The number of international patent applications filed by Huawei increased from 5,464 in 2020 to 6,952 in 2021
Protecting and sharing intellectual property rights is key to developing the global tech ecosystem, according to Chinese vendor Huawei.
“Protecting intellectual property is key to safeguarding innovation,” said Huawei Chief Legal Officer Song Liuping. “We look forward to licensing our patents and technologies to share our innovations with the world. This will help broaden the innovation landscape, advance our industry and advance technology for all,” he added.
The number of international patent applications filed by Huawei increased from 5,464 in 2020 to 6,952 in 2021. However, the number of US patents granted fell to 2,935 last year from 3,108 in 2021, while in Europe they fell to 2,138 from 2,230 during this period. In China, the number of granted patents increased to 7,913 in 2021 from 6,324 the previous year.
“Over the past five years, more than two billion smartphones have been licensed under Huawei’s 4G/5G patents. And for cars, about eight million connected vehicles licensed under Huawei patents are delivered to consumers every year,” said Alan Fan, Head of Intellectual Property Rights Department at Huawei.
Fan also said that Huawei is also actively working with patent licensing administration companies to provide “one-stop” licensing for popular standards.
“More than 260 companies, representing one billion devices, have obtained Huawei’s HEVC patent licenses through a patent pool,” Fan said. He added that the company was in talks to establish a new patent pool to give the industry early access to Huawei’s patents for Wi-Fi devices worldwide.
Huawei is also discussing joint licensing programs for 5G patents with licensing experts and other leading patent holders.
Huawei announced 2021 annual revenue of just under $100 billion, down 28.6% from a year earlier. Net profits rose nearly 76% to $17.8 billion. The vendor also reported that R&D expenditures accounted for 22.4% of total annual revenue.
Broken down by business units, Huawei’s two main revenue streams, its carrier and consumer segments, both saw year-over-year revenue declines. In contrast, the Enterprise business unit grew just over 2%.
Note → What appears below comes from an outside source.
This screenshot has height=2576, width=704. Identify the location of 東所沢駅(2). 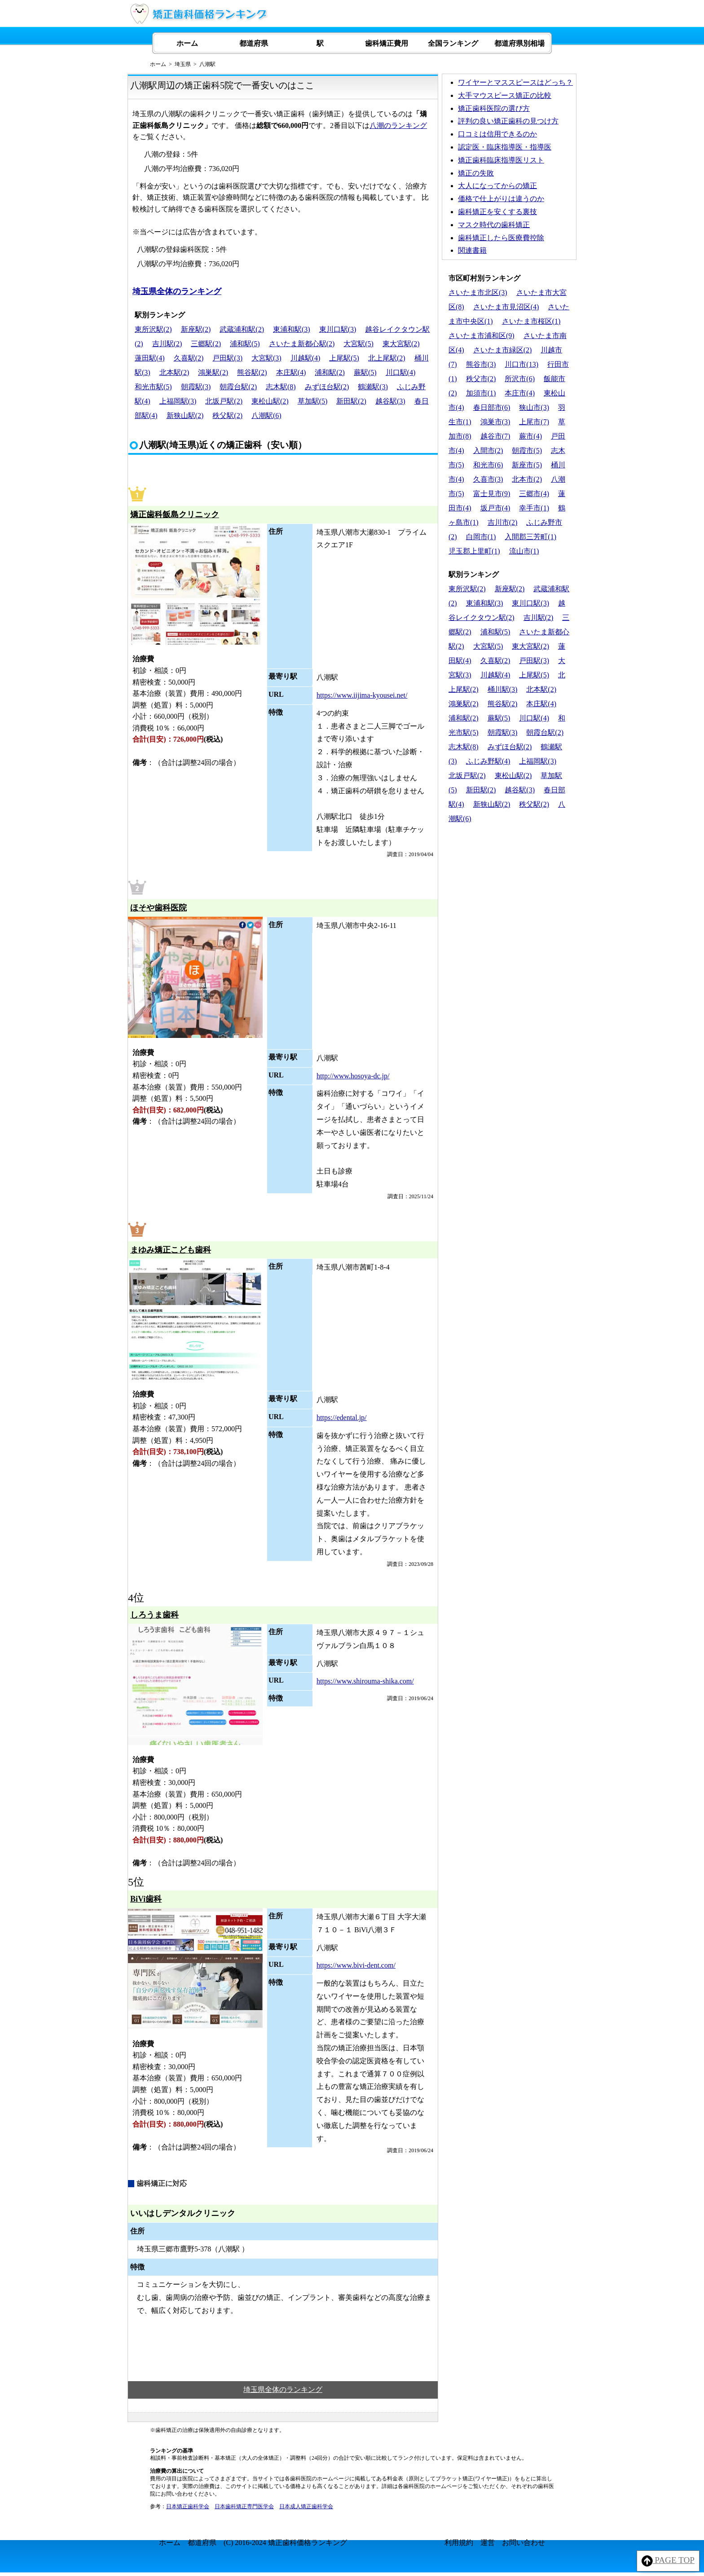 (153, 329).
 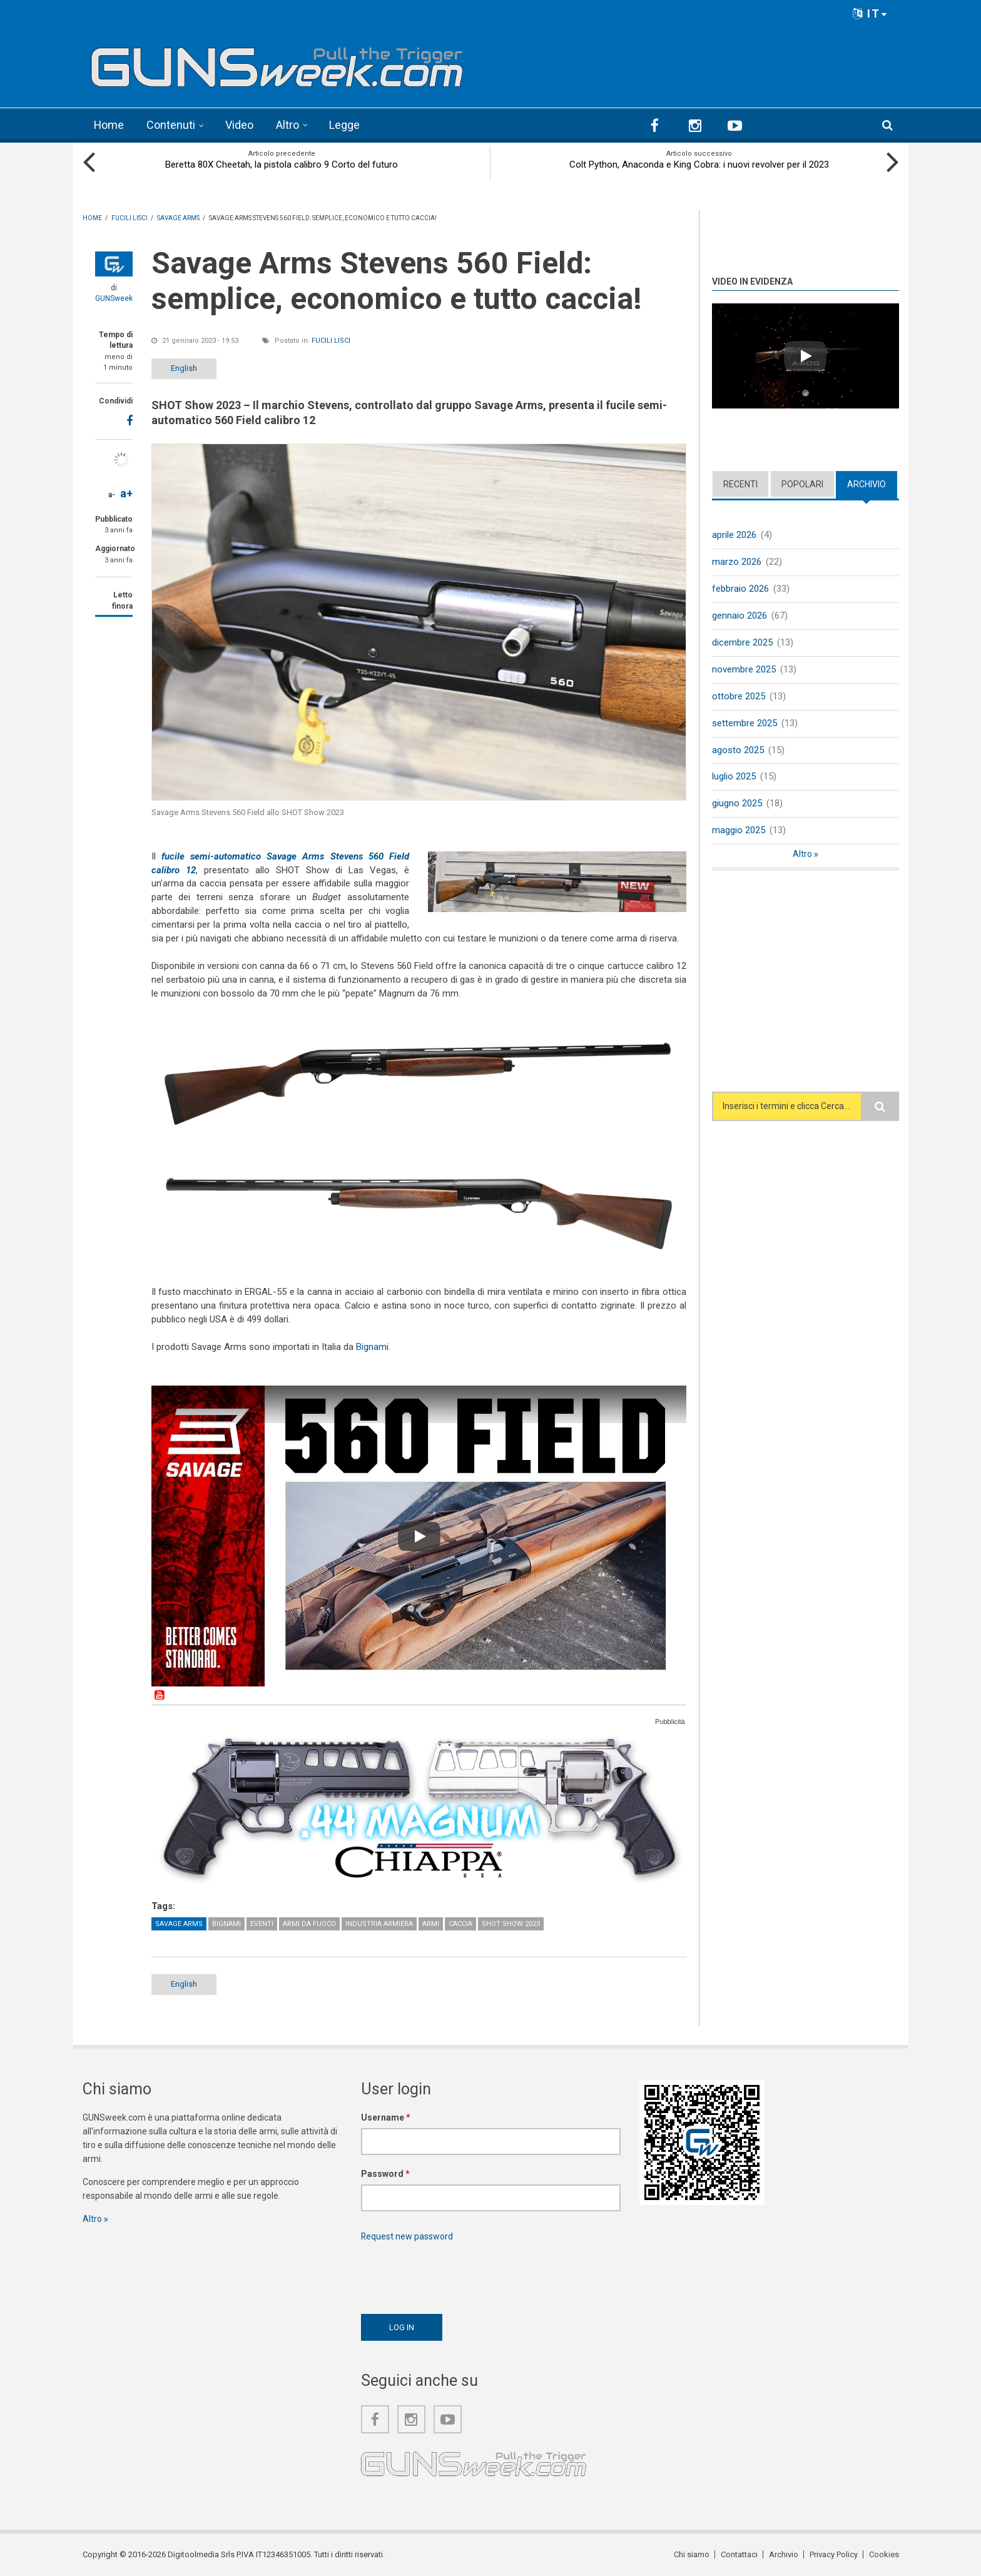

In terms of revenue by region, China remains Huawei’s largest buyer by far, followed by EMEA, the Americas and Asia-Pacific, all of which saw year-over-year declines.
Huawei Rotating Chairman Ken Hu previously said in his presentation at Huawei Global Analyst Summit 2022 that Huawei is diversifying its portfolio, increasing R&D spending and focusing on operational efficiency, given the growing challenges facing the vendor. is facing this year, which are even higher compared to 2021.
Among the current challenges Huawei faces, Hu pointed to trade restrictions, geopolitical conflicts, Covid-19, global inflation and exchange rate fluctuations. “Surviving sustainably is very important to the business,” he said.
The executive said these challenges made it imperative that Huawei’s business groups avoid high-risk areas, adding that the company must work hard to overcome these challenges.